Manhattan-born William Kapell was a hammer-handed but unmistakably talented pianist of 19 when he first crashed on to the U.S. music scene in a concert with the Philadelphia Orchestra in 1941. In rapid order, he won three important awards, gathered a devoted following and dazzled the critics with his performances. "Playing of Rachmaninoff dimensions," cheered the Times's Olin Downes. ''Complete mastery, with prodigious strength and swiftness." Kapell appeared with 20 major orchestras, and his bouncing plume of black hair became familiar to concert audiences across the U.S.

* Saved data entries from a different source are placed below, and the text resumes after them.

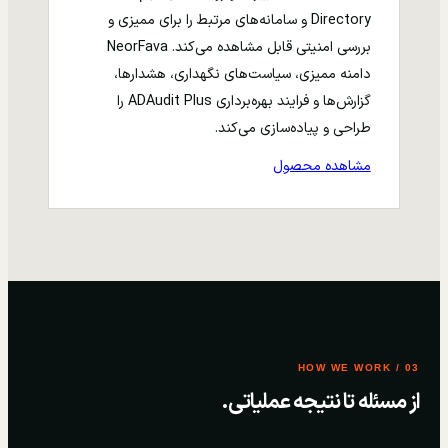
Directory و سامانه‌های مرتبط را برای ممیزی و
بررسی امنیتی قابل مشاهده می‌کند. NeorFava
دامنه ممیزی، سیاست‌های نگهداری، هشدارها،
گزارش‌ها و فرایند بهره‌برداری ADAudit Plus را
طراحی و پیاده‌سازی می‌کند.
مشاهده محصول
03 / HOW WE WORK
از مسئله تا نتیجه عملیاتی.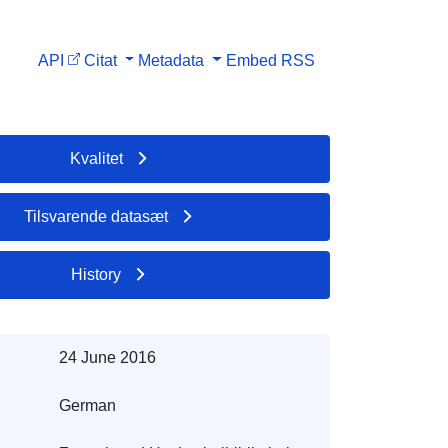
API
Citat
Metadata
Embed
RSS
Kvalitet
Tilsvarende datasæt
History
24 June 2016
German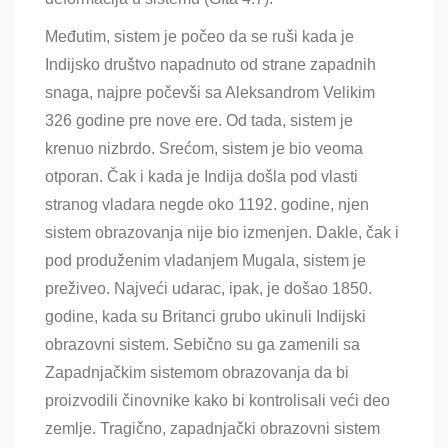
Međutim, sistem je počeo da se ruši kada je
Indijsko društvo napadnuto od strane zapadnih
snaga, najpre počevši sa Aleksandrom Velikim
326 godine pre nove ere. Od tada, sistem je
krenuo nizbrdo. Srećom, sistem je bio veoma
otporan. Čak i kada je Indija došla pod vlasti
stranog vladara negde oko 1192. godine, njen
sistem obrazovanja nije bio izmenjen. Dakle, čak i
pod produženim vladanjem Mugala, sistem je
preživeo. Najveći udarac, ipak, je došao 1850.
godine, kada su Britanci grubo ukinuli Indijski
obrazovni sistem. Sebično su ga zamenili sa
Zapadnjačkim sistemom obrazovanja da bi
proizvodili činovnike kako bi kontrolisali veći deo
zemlje. Tragično, zapadnjački obrazovni sistem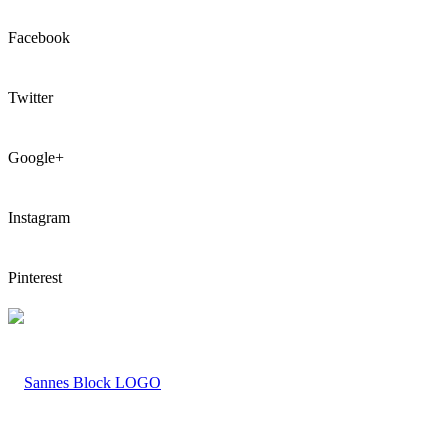
Facebook
Twitter
Google+
Instagram
Pinterest
LOGO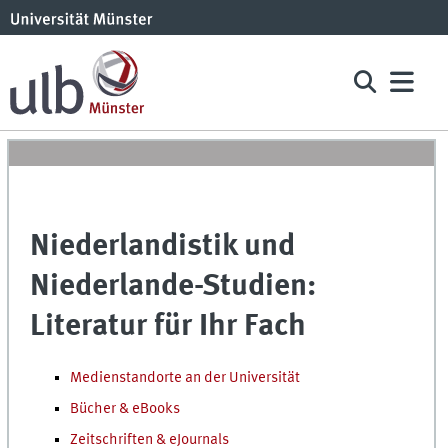
Niederlandistik und
Niederlande-Studien:
Literatur für Ihr Fach
Medienstandorte an der Universität
Bücher & eBooks
Zeitschriften & eJournals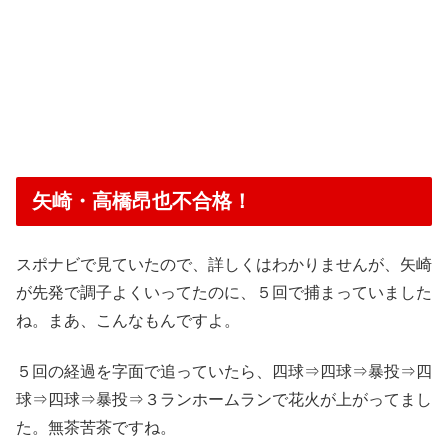
矢崎・高橋昂也不合格！
スポナビで見ていたので、詳しくはわかりませんが、矢崎
が先発で調子よくいってたのに、５回で捕まっていました
ね。まあ、こんなもんですよ。
５回の経過を字面で追っていたら、四球⇒四球⇒暴投⇒四
球⇒四球⇒暴投⇒３ランホームランで花火が上がってまし
た。無茶苦茶ですね。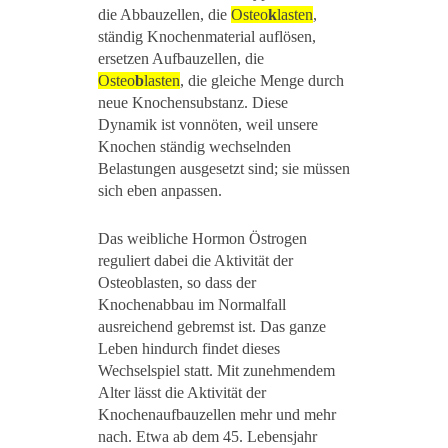
die Abbauzellen, die
Osteo
k
lasten
,
ständig Knochenmaterial auflösen,
ersetzen Aufbauzellen, die
Osteo
b
lasten
, die gleiche Menge durch
neue Knochensubstanz. Diese
Dynamik ist vonnöten, weil unsere
Knochen ständig wechselnden
Belastungen ausgesetzt sind; sie müssen
sich eben anpassen.
Das weibliche Hormon Östrogen
reguliert dabei die Aktivität der
Osteoblasten, so dass der
Knochenabbau im Normalfall
ausreichend gebremst ist. Das ganze
Leben hindurch findet dieses
Wechselspiel statt. Mit zunehmendem
Alter lässt die Aktivität der
Knochenaufbauzellen mehr und mehr
nach. Etwa ab dem 45. Lebensjahr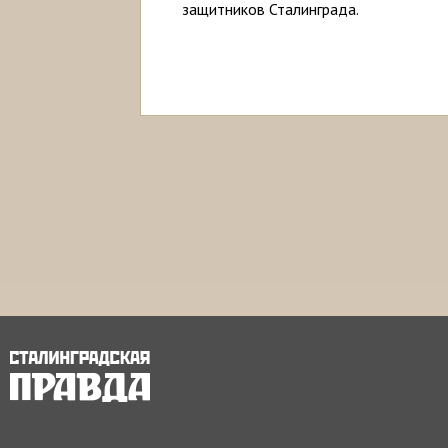
защитников Сталинграда.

As time passed, the critics developed a more exacting tone. Kapell's real forte, they ruled, was the moderns, e.g.. his favorite Prokofiev and Khachaturian, and such technically demanding romantics as Rachmaninoff. With other music, they sometimes complained, he lacked "tonal sensuousness." But without hesitation, they placed him among the top young pianists of his time. Pianist Kapell looked for new fields to conquer, took himself as far afield as Europe. South America, Israel, Australia.

Fortnight ago, ending his second tour of Australia, he sounded a bitter note. Riffling through his press notices he read that though his Schubert had "surprising warmth." his Mozart was merely "well-bred," his Bach "dry."

"Dry Bach!" he exclaimed to a reporter for Sydney's Sunday Telegraph. "Listen to this." And the room, wrote the reporter, "was filled with liquid sound, mellow, golden," as Kapell turned to his keyboard. But Kapell had his fill of Sydney critics; it was goodbye forever. "I shall never return," he said.

Last week Pianist Kapell. 31. took off in a British Commonwealth Pacific Airlines DC-6 for the long flight home. Eight thousand miles later, letting down for an instrument landing at San Francisco, the big ship clipped a fog-concealed tree, crashed headlong into the side of a mountain ravine. Among the 19 who died in the flames was William Kapell.